*** Information provided ***
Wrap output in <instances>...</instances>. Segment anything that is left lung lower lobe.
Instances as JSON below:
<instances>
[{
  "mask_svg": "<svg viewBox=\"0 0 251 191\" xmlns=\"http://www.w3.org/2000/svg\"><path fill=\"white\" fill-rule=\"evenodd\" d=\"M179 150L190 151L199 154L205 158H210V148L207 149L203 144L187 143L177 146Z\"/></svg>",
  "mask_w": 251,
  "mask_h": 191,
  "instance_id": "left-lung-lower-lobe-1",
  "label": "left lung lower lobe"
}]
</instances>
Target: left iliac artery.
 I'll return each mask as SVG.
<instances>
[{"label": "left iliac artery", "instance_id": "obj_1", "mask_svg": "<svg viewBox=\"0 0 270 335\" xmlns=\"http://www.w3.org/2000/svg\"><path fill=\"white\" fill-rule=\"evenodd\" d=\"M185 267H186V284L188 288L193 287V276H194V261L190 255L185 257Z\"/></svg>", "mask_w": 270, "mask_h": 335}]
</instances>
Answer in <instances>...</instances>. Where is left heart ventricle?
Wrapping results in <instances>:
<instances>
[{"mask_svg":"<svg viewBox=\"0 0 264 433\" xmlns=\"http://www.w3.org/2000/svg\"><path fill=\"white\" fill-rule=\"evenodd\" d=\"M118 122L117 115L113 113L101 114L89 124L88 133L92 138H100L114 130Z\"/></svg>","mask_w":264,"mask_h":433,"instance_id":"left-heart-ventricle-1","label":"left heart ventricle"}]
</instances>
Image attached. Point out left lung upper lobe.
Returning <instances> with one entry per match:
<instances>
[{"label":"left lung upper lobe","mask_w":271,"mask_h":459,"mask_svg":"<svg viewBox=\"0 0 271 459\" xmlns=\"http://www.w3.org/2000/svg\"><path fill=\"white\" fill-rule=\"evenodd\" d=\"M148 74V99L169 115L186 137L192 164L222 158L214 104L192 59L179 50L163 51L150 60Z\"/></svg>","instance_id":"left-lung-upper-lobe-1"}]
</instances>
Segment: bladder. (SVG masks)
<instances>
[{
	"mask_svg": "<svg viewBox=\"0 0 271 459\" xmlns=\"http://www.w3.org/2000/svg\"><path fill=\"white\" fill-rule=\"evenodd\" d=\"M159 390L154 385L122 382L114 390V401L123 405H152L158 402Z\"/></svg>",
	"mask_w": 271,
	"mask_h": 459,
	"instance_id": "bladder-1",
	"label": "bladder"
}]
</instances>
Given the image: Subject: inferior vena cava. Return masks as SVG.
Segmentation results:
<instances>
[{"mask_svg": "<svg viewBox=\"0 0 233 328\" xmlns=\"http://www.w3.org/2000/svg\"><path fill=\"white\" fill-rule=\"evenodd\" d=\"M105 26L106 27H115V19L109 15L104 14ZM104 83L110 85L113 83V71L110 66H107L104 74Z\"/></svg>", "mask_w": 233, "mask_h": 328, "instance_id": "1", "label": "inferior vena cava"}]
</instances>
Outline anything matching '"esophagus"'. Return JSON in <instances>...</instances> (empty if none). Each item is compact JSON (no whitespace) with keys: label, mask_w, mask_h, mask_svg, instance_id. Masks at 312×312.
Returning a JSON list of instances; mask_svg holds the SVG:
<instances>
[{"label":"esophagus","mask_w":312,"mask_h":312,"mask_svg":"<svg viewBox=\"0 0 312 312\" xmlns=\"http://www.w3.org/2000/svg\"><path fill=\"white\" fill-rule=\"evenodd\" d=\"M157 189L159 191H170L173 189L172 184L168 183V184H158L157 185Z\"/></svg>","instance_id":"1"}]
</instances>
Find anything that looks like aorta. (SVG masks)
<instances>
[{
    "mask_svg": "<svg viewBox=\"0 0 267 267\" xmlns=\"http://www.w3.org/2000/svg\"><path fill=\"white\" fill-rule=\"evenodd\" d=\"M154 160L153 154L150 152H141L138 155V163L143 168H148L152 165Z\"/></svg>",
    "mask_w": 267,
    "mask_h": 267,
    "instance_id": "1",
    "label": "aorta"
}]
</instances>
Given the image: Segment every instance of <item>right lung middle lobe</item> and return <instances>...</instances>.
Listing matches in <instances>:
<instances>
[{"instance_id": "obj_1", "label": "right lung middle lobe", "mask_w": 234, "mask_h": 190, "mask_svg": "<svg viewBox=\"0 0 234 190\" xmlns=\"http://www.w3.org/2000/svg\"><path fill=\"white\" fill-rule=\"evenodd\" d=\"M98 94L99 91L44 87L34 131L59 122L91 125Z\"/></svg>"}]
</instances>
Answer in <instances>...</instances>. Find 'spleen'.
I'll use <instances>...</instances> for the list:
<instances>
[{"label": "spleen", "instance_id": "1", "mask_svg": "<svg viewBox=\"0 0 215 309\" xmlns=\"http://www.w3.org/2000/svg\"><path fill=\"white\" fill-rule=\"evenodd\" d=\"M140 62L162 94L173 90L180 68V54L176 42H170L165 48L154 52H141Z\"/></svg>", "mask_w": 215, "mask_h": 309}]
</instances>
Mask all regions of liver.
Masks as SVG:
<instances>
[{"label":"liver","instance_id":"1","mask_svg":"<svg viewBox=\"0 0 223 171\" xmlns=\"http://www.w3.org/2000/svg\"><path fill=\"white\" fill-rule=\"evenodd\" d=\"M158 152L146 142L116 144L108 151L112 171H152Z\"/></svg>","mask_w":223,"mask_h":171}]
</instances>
*** End of Information provided ***
▸ **Task directions**
Your task is to copy exactly, and only, the lines from the line with "Answer in <instances>...</instances>. Find" through the last line of the entries, both included.

▸ **Answer to the exercise**
Answer in <instances>...</instances>. Find 'spleen'.
I'll use <instances>...</instances> for the list:
<instances>
[{"label": "spleen", "instance_id": "1", "mask_svg": "<svg viewBox=\"0 0 215 309\" xmlns=\"http://www.w3.org/2000/svg\"><path fill=\"white\" fill-rule=\"evenodd\" d=\"M140 62L162 94L173 90L180 68V54L176 42H170L165 48L154 52H141Z\"/></svg>", "mask_w": 215, "mask_h": 309}]
</instances>
Mask all regions of liver.
Masks as SVG:
<instances>
[{"label":"liver","instance_id":"1","mask_svg":"<svg viewBox=\"0 0 223 171\" xmlns=\"http://www.w3.org/2000/svg\"><path fill=\"white\" fill-rule=\"evenodd\" d=\"M158 152L146 142L116 144L108 151L112 171H152Z\"/></svg>","mask_w":223,"mask_h":171}]
</instances>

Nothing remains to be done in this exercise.